◆ Activity ◆
Go through the listing below and repeat it exactly, omitting each picture.
*** Begin section ***
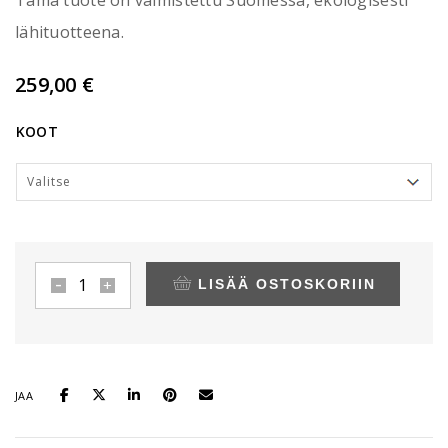
lähituotteena.
259,00
€
KOOT
LISÄÄ OSTOSKORIIN
MOHAIR
Short
Cardigan
-
neuletakki,
puuteriroosa
JAA
määrä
*** End section ***
◆ Response box ◆
lähituotteena.
259,00
€
KOOT
LISÄÄ OSTOSKORIIN
MOHAIR
Short
Cardigan
-
neuletakki,
puuteriroosa
JAA
määrä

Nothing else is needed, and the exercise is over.